Sunday, September 28, 2008

One can only hope

It has been a busy week in politics what with a proposed bank bailout, a presidential candidate debate and at least two overseas terrorist bombings. Economic hardships always seem to bring out the worst in people. Understandably, I suppose when the certainty of your next meal is in doubt. Why we, as a species, insist on treating our fellow humans worse than we treat the lowest feedlot animal is beyond my comprehension. (Not really, I have my convictions and if you read between my lines they become obvious) For most Americans, the economic downturn is the premier issue of their daily lives. In truth, the daily inconveniences and terrors of our domestic lives are almost all directly associated with economic concerns.

Since the Democrats abandoned the no bankruptcy provision of their proposal in response to Republican demands I am inclined to side with the House Republicans who flaunted their free market ideology by pulling out of the bailout negotiations on Thursday. Let the bastards who created the present stew cook in the juices of their own making. Why the Democrats did not counter with a repeal of the Republican backed bankruptcy reforms passed a few years back is beyond me. And, since the Bush administration wants to let foreign banks, foreign institutions that were all too wiling to profit from the speculation, participate in the bailout I am experiencing another knee jerk reaction against a national government dedicated to serving its citizens bailing out wealthy foreign nationals. The whole bailout stinks of corporate and class-based socialism.

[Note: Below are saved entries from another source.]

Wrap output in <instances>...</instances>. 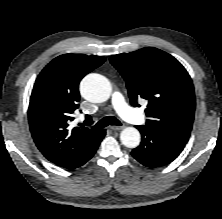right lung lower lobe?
Returning a JSON list of instances; mask_svg holds the SVG:
<instances>
[{"instance_id": "1", "label": "right lung lower lobe", "mask_w": 222, "mask_h": 219, "mask_svg": "<svg viewBox=\"0 0 222 219\" xmlns=\"http://www.w3.org/2000/svg\"><path fill=\"white\" fill-rule=\"evenodd\" d=\"M105 134H106L105 129H101L98 136L95 138L94 142L88 147L85 153L70 168L72 169L78 168L84 165L88 160H90L92 156L95 154L96 150L98 149V146L102 141V139L104 138Z\"/></svg>"}]
</instances>
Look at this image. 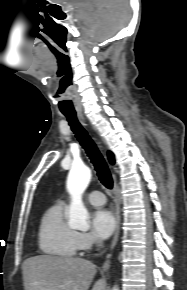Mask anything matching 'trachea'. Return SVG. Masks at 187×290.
Returning a JSON list of instances; mask_svg holds the SVG:
<instances>
[{
  "label": "trachea",
  "instance_id": "obj_1",
  "mask_svg": "<svg viewBox=\"0 0 187 290\" xmlns=\"http://www.w3.org/2000/svg\"><path fill=\"white\" fill-rule=\"evenodd\" d=\"M67 118V121L74 132L76 138L80 142L81 146L86 151L88 157L90 158L92 164L95 167L97 176L100 182L109 190L113 188V179L108 168V165L97 148L96 144L87 134L86 130L82 127L77 119L76 113H63Z\"/></svg>",
  "mask_w": 187,
  "mask_h": 290
}]
</instances>
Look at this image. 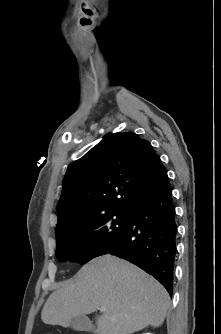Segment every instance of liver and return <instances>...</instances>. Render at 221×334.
I'll return each mask as SVG.
<instances>
[{"label":"liver","mask_w":221,"mask_h":334,"mask_svg":"<svg viewBox=\"0 0 221 334\" xmlns=\"http://www.w3.org/2000/svg\"><path fill=\"white\" fill-rule=\"evenodd\" d=\"M169 294L153 277L119 257L92 259L48 297L41 311L45 324L68 327L73 317L104 307L96 318L98 334H132L163 324Z\"/></svg>","instance_id":"obj_1"}]
</instances>
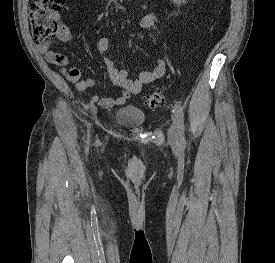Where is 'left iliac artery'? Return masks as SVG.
Segmentation results:
<instances>
[{
  "mask_svg": "<svg viewBox=\"0 0 275 263\" xmlns=\"http://www.w3.org/2000/svg\"><path fill=\"white\" fill-rule=\"evenodd\" d=\"M175 114H176V119H177L178 128H179V142L181 144H184L185 143L184 114H183V108L180 105V103L175 104Z\"/></svg>",
  "mask_w": 275,
  "mask_h": 263,
  "instance_id": "obj_1",
  "label": "left iliac artery"
}]
</instances>
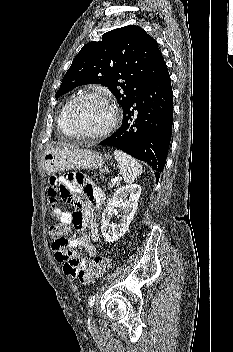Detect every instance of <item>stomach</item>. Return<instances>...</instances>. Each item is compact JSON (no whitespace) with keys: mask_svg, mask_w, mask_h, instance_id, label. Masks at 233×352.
<instances>
[{"mask_svg":"<svg viewBox=\"0 0 233 352\" xmlns=\"http://www.w3.org/2000/svg\"><path fill=\"white\" fill-rule=\"evenodd\" d=\"M104 163V156L88 149L49 147L43 154V170L47 174L71 169H98Z\"/></svg>","mask_w":233,"mask_h":352,"instance_id":"obj_1","label":"stomach"}]
</instances>
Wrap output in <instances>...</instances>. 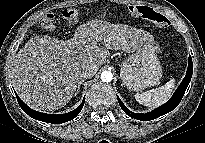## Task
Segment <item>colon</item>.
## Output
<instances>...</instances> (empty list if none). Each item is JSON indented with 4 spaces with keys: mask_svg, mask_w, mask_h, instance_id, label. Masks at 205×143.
I'll return each mask as SVG.
<instances>
[{
    "mask_svg": "<svg viewBox=\"0 0 205 143\" xmlns=\"http://www.w3.org/2000/svg\"><path fill=\"white\" fill-rule=\"evenodd\" d=\"M129 12L131 16L135 18H141L144 20H148L159 27H168L170 25V21L162 14L156 12L152 8L148 6H139L133 5L129 7ZM62 16L69 23H76L80 17V7L79 6H71L66 8L62 12ZM40 28L44 31L51 32L56 29V17L52 13L45 14L40 20Z\"/></svg>",
    "mask_w": 205,
    "mask_h": 143,
    "instance_id": "5ec220e1",
    "label": "colon"
}]
</instances>
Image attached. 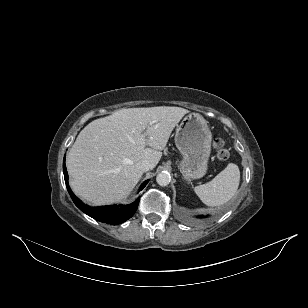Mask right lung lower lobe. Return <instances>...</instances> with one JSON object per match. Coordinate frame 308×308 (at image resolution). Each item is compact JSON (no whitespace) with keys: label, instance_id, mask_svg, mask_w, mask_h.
<instances>
[{"label":"right lung lower lobe","instance_id":"obj_1","mask_svg":"<svg viewBox=\"0 0 308 308\" xmlns=\"http://www.w3.org/2000/svg\"><path fill=\"white\" fill-rule=\"evenodd\" d=\"M63 173L68 193L70 194L75 205L90 217L104 223L117 225L131 218L137 210L139 199L130 205H109L103 207H90L85 205L71 191L68 184V173L65 166V157L63 161ZM148 181L141 185V190L146 186Z\"/></svg>","mask_w":308,"mask_h":308}]
</instances>
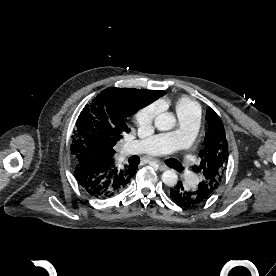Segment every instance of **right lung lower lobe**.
Instances as JSON below:
<instances>
[{"instance_id": "right-lung-lower-lobe-1", "label": "right lung lower lobe", "mask_w": 276, "mask_h": 276, "mask_svg": "<svg viewBox=\"0 0 276 276\" xmlns=\"http://www.w3.org/2000/svg\"><path fill=\"white\" fill-rule=\"evenodd\" d=\"M73 170L83 191L94 198L106 199L119 194L136 174L137 168L119 169L114 162H103L95 156H78Z\"/></svg>"}]
</instances>
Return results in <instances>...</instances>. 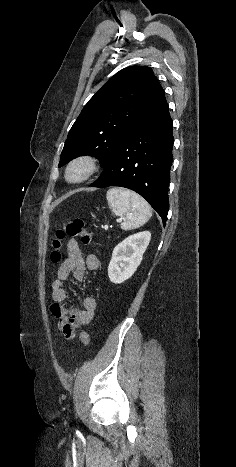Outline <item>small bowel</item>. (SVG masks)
<instances>
[{
    "mask_svg": "<svg viewBox=\"0 0 236 467\" xmlns=\"http://www.w3.org/2000/svg\"><path fill=\"white\" fill-rule=\"evenodd\" d=\"M68 257L57 270L56 278L52 283L53 304L50 307L52 316L56 319L57 329L66 339H74L77 330L89 324L95 315L96 301L93 297H85L82 309L67 302L66 291L63 287L70 275L76 281H83L85 271H96L100 267V261L96 255L90 254L85 259L79 245L70 241L67 246Z\"/></svg>",
    "mask_w": 236,
    "mask_h": 467,
    "instance_id": "c3829d8e",
    "label": "small bowel"
}]
</instances>
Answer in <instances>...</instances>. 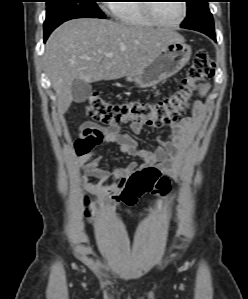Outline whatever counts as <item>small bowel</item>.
Returning a JSON list of instances; mask_svg holds the SVG:
<instances>
[{
    "instance_id": "small-bowel-1",
    "label": "small bowel",
    "mask_w": 248,
    "mask_h": 299,
    "mask_svg": "<svg viewBox=\"0 0 248 299\" xmlns=\"http://www.w3.org/2000/svg\"><path fill=\"white\" fill-rule=\"evenodd\" d=\"M201 113L202 104L197 102L191 115L178 122L166 123L169 132L160 137V144L154 150L139 148L137 142L127 132H121L117 125L103 128L91 121L85 122L80 139L76 143L77 158L75 161L77 166H85L87 169L86 175L82 177L84 188L102 203L118 204L121 202L119 196L121 181L127 178L136 164L132 163L113 170L99 168L101 157L92 158L95 153L94 148L106 144H113L122 153L137 157L148 166L156 167L160 174L177 178L181 171L180 160L193 140ZM146 127H152V125L144 122H132L130 125L134 134H140ZM90 177L98 179L99 182H91Z\"/></svg>"
}]
</instances>
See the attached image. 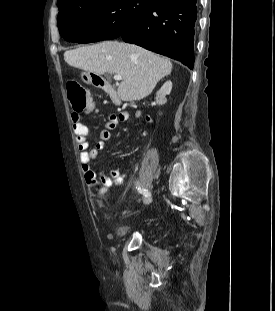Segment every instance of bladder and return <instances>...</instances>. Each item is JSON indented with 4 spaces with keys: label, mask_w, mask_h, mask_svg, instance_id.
I'll use <instances>...</instances> for the list:
<instances>
[{
    "label": "bladder",
    "mask_w": 275,
    "mask_h": 311,
    "mask_svg": "<svg viewBox=\"0 0 275 311\" xmlns=\"http://www.w3.org/2000/svg\"><path fill=\"white\" fill-rule=\"evenodd\" d=\"M130 232V229L125 225H118L113 229V236L115 238H122Z\"/></svg>",
    "instance_id": "bladder-1"
}]
</instances>
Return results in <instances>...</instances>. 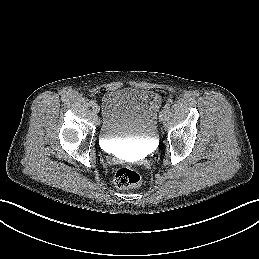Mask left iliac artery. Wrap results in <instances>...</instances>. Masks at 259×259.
Returning a JSON list of instances; mask_svg holds the SVG:
<instances>
[{
    "label": "left iliac artery",
    "instance_id": "left-iliac-artery-1",
    "mask_svg": "<svg viewBox=\"0 0 259 259\" xmlns=\"http://www.w3.org/2000/svg\"><path fill=\"white\" fill-rule=\"evenodd\" d=\"M170 109V103H166L164 106V110L168 111Z\"/></svg>",
    "mask_w": 259,
    "mask_h": 259
}]
</instances>
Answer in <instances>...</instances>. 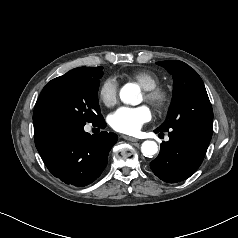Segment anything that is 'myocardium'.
<instances>
[{
  "label": "myocardium",
  "instance_id": "1",
  "mask_svg": "<svg viewBox=\"0 0 238 238\" xmlns=\"http://www.w3.org/2000/svg\"><path fill=\"white\" fill-rule=\"evenodd\" d=\"M144 98L159 112L165 111L171 101L168 91L159 86L144 90Z\"/></svg>",
  "mask_w": 238,
  "mask_h": 238
}]
</instances>
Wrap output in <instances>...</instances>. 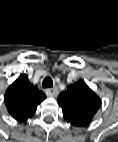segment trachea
I'll list each match as a JSON object with an SVG mask.
<instances>
[{
	"instance_id": "obj_1",
	"label": "trachea",
	"mask_w": 118,
	"mask_h": 142,
	"mask_svg": "<svg viewBox=\"0 0 118 142\" xmlns=\"http://www.w3.org/2000/svg\"><path fill=\"white\" fill-rule=\"evenodd\" d=\"M53 86V81L50 77L44 78L42 82V87L43 88H51Z\"/></svg>"
}]
</instances>
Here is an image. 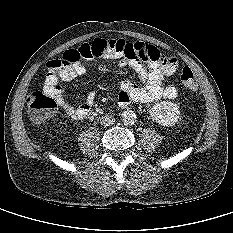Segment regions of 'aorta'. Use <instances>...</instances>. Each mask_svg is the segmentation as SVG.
Returning <instances> with one entry per match:
<instances>
[{
	"label": "aorta",
	"mask_w": 233,
	"mask_h": 233,
	"mask_svg": "<svg viewBox=\"0 0 233 233\" xmlns=\"http://www.w3.org/2000/svg\"><path fill=\"white\" fill-rule=\"evenodd\" d=\"M121 116L126 124H134L136 121V114L131 110L123 111Z\"/></svg>",
	"instance_id": "obj_1"
}]
</instances>
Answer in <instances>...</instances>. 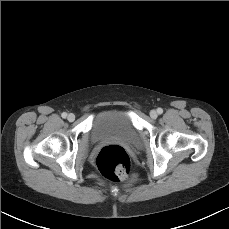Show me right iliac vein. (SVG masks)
I'll list each match as a JSON object with an SVG mask.
<instances>
[{"label": "right iliac vein", "mask_w": 229, "mask_h": 229, "mask_svg": "<svg viewBox=\"0 0 229 229\" xmlns=\"http://www.w3.org/2000/svg\"><path fill=\"white\" fill-rule=\"evenodd\" d=\"M67 119L72 122L75 120V115L73 113H70L68 116H67Z\"/></svg>", "instance_id": "1"}]
</instances>
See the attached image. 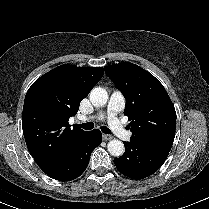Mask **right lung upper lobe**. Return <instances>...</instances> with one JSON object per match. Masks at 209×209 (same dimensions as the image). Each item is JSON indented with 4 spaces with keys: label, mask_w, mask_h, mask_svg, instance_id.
Listing matches in <instances>:
<instances>
[{
    "label": "right lung upper lobe",
    "mask_w": 209,
    "mask_h": 209,
    "mask_svg": "<svg viewBox=\"0 0 209 209\" xmlns=\"http://www.w3.org/2000/svg\"><path fill=\"white\" fill-rule=\"evenodd\" d=\"M103 67L61 65L29 88L22 128L27 148L43 172L53 167L86 131L68 121L80 102L99 82Z\"/></svg>",
    "instance_id": "right-lung-upper-lobe-1"
}]
</instances>
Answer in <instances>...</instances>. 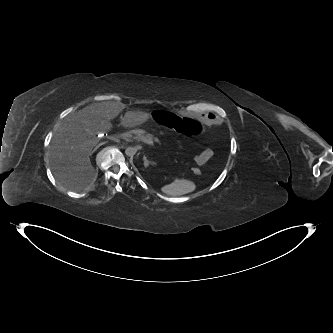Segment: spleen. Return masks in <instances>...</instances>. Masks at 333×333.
Wrapping results in <instances>:
<instances>
[{"instance_id":"obj_1","label":"spleen","mask_w":333,"mask_h":333,"mask_svg":"<svg viewBox=\"0 0 333 333\" xmlns=\"http://www.w3.org/2000/svg\"><path fill=\"white\" fill-rule=\"evenodd\" d=\"M196 189L194 182L185 179H176L172 183L165 185L161 191L168 196H181L193 192Z\"/></svg>"}]
</instances>
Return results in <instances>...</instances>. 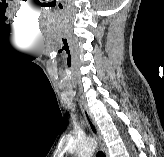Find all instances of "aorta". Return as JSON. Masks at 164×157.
Listing matches in <instances>:
<instances>
[{
	"mask_svg": "<svg viewBox=\"0 0 164 157\" xmlns=\"http://www.w3.org/2000/svg\"><path fill=\"white\" fill-rule=\"evenodd\" d=\"M96 147L97 143L94 140H87L80 143L77 149V157H92Z\"/></svg>",
	"mask_w": 164,
	"mask_h": 157,
	"instance_id": "1",
	"label": "aorta"
}]
</instances>
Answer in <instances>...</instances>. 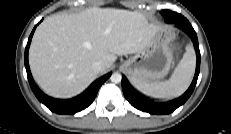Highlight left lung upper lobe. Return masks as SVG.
Listing matches in <instances>:
<instances>
[{
  "mask_svg": "<svg viewBox=\"0 0 231 134\" xmlns=\"http://www.w3.org/2000/svg\"><path fill=\"white\" fill-rule=\"evenodd\" d=\"M162 14L164 15V17L166 18V20L169 18L170 15H173L172 11L169 10H163Z\"/></svg>",
  "mask_w": 231,
  "mask_h": 134,
  "instance_id": "obj_1",
  "label": "left lung upper lobe"
}]
</instances>
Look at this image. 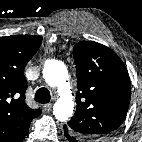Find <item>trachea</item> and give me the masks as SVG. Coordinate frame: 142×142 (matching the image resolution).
<instances>
[{"label": "trachea", "instance_id": "1", "mask_svg": "<svg viewBox=\"0 0 142 142\" xmlns=\"http://www.w3.org/2000/svg\"><path fill=\"white\" fill-rule=\"evenodd\" d=\"M35 101L46 104L50 102V92L46 88H40L35 94Z\"/></svg>", "mask_w": 142, "mask_h": 142}]
</instances>
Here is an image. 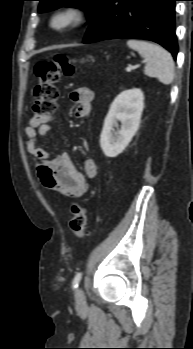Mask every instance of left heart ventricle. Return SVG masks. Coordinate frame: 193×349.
I'll return each instance as SVG.
<instances>
[{
	"label": "left heart ventricle",
	"instance_id": "1",
	"mask_svg": "<svg viewBox=\"0 0 193 349\" xmlns=\"http://www.w3.org/2000/svg\"><path fill=\"white\" fill-rule=\"evenodd\" d=\"M61 22H62V20H61V21H60V20L58 21V23H61Z\"/></svg>",
	"mask_w": 193,
	"mask_h": 349
}]
</instances>
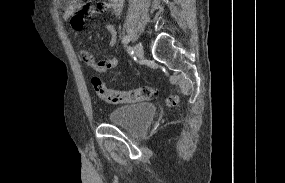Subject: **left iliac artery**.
<instances>
[{
  "label": "left iliac artery",
  "mask_w": 285,
  "mask_h": 183,
  "mask_svg": "<svg viewBox=\"0 0 285 183\" xmlns=\"http://www.w3.org/2000/svg\"><path fill=\"white\" fill-rule=\"evenodd\" d=\"M130 40H131L130 36L127 35V36H125V37L122 39V43H123V44H127ZM132 53H133V52H132Z\"/></svg>",
  "instance_id": "1"
}]
</instances>
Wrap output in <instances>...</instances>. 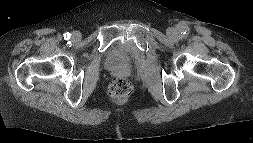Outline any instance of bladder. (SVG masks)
<instances>
[{
    "mask_svg": "<svg viewBox=\"0 0 253 143\" xmlns=\"http://www.w3.org/2000/svg\"><path fill=\"white\" fill-rule=\"evenodd\" d=\"M129 61V53L122 43L113 44L106 55V63L113 68L125 66Z\"/></svg>",
    "mask_w": 253,
    "mask_h": 143,
    "instance_id": "31cf9c89",
    "label": "bladder"
}]
</instances>
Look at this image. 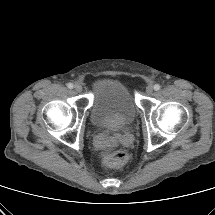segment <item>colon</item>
<instances>
[{
  "label": "colon",
  "instance_id": "1",
  "mask_svg": "<svg viewBox=\"0 0 215 215\" xmlns=\"http://www.w3.org/2000/svg\"><path fill=\"white\" fill-rule=\"evenodd\" d=\"M128 160V154L124 150H116L104 157V164L109 168H118Z\"/></svg>",
  "mask_w": 215,
  "mask_h": 215
}]
</instances>
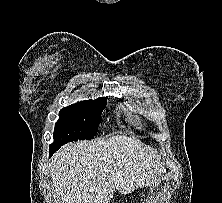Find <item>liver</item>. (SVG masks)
<instances>
[{"label": "liver", "mask_w": 222, "mask_h": 203, "mask_svg": "<svg viewBox=\"0 0 222 203\" xmlns=\"http://www.w3.org/2000/svg\"><path fill=\"white\" fill-rule=\"evenodd\" d=\"M161 167L139 140L117 135L64 145L49 170L57 203H109L115 190L129 194L156 179Z\"/></svg>", "instance_id": "1"}]
</instances>
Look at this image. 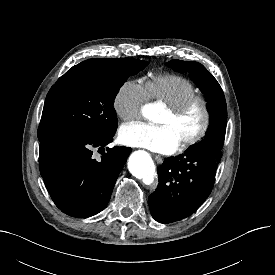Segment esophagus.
Listing matches in <instances>:
<instances>
[{"label": "esophagus", "mask_w": 275, "mask_h": 275, "mask_svg": "<svg viewBox=\"0 0 275 275\" xmlns=\"http://www.w3.org/2000/svg\"><path fill=\"white\" fill-rule=\"evenodd\" d=\"M153 157L157 163L161 164L163 162V158L160 155L154 154Z\"/></svg>", "instance_id": "obj_1"}]
</instances>
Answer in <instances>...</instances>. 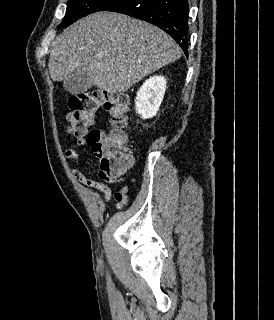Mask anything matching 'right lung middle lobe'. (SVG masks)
Instances as JSON below:
<instances>
[{"instance_id":"obj_1","label":"right lung middle lobe","mask_w":274,"mask_h":320,"mask_svg":"<svg viewBox=\"0 0 274 320\" xmlns=\"http://www.w3.org/2000/svg\"><path fill=\"white\" fill-rule=\"evenodd\" d=\"M114 1L115 0H68L66 15L58 28L67 27L86 15L102 11Z\"/></svg>"}]
</instances>
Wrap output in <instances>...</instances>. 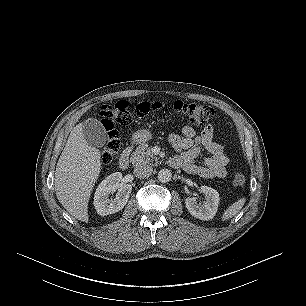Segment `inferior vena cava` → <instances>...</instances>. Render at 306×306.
Masks as SVG:
<instances>
[{
	"label": "inferior vena cava",
	"mask_w": 306,
	"mask_h": 306,
	"mask_svg": "<svg viewBox=\"0 0 306 306\" xmlns=\"http://www.w3.org/2000/svg\"><path fill=\"white\" fill-rule=\"evenodd\" d=\"M153 172V168L149 165H139L134 169V175L138 178L149 177Z\"/></svg>",
	"instance_id": "1"
}]
</instances>
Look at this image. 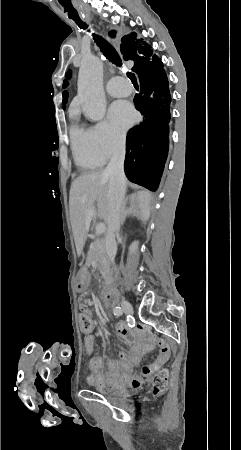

Contrary to global, free market ideologues, government intervention in capitalist market policies is as old as capitalist empire building. In the US alone the unprecedented period of economic growth we are seeing coming to an end is the direct result of government policies that began in the Great Depression. When Wall Street capitalists screwed the pooch through excessive market speculation on very small credit margins in 1929 the US government under the presidential administration of Franklin Delano Roosevelt began direct infusions of government capital in massive and not so massive infrastructure projects, such as the Hoover Dam and the WPA. The onset of WWII created more economic opportunities for US industry, initially through the Lend Lease Program and eventually through the massive production of war material.
After WWII, the US began the unprecedented period of national economic growth that we are now seeing end. For the first twenty-five years after the end of the War the US supplied the goods and material needed to rebuild the infrastructure of both Europe and Asia that was nearly completely destroyed during the conflict.

In the thirty five or so years since the end of the period of reconstruction, the US has pandered to industrial and financial capitalists whose only goal has been to feed their own pockets and the purses of Wall Street coupon clippers. Ideologues conveniently forget that the US had an efficiently functioning health care system prior to the Reaganization of US politics. Consumer savings and spending were in a satisfactory balance prior to the Reagan era free market deregulation of banks. I can name a dozen other areas of economic disaster we presently deal with that began as ideas and lobbying campaigns of powermongering influence peddlers in the Nixon administration and came to actuality during and following the Reagan years.

As a nation of independent and free citizens we have stood by and allowed the rich and powerful to dismantle the largest and at one time the most efficient manufacturing complex in the world in order to funnel ever larger percentages of the world’s wealth into their own pockets. The Democratic demand that caps be placed on executive compensation and “golden Parachute” buy out programs be eliminated in those companies doing business within the bailout’s legal provisions is a step in the right direction, but so much more needs done.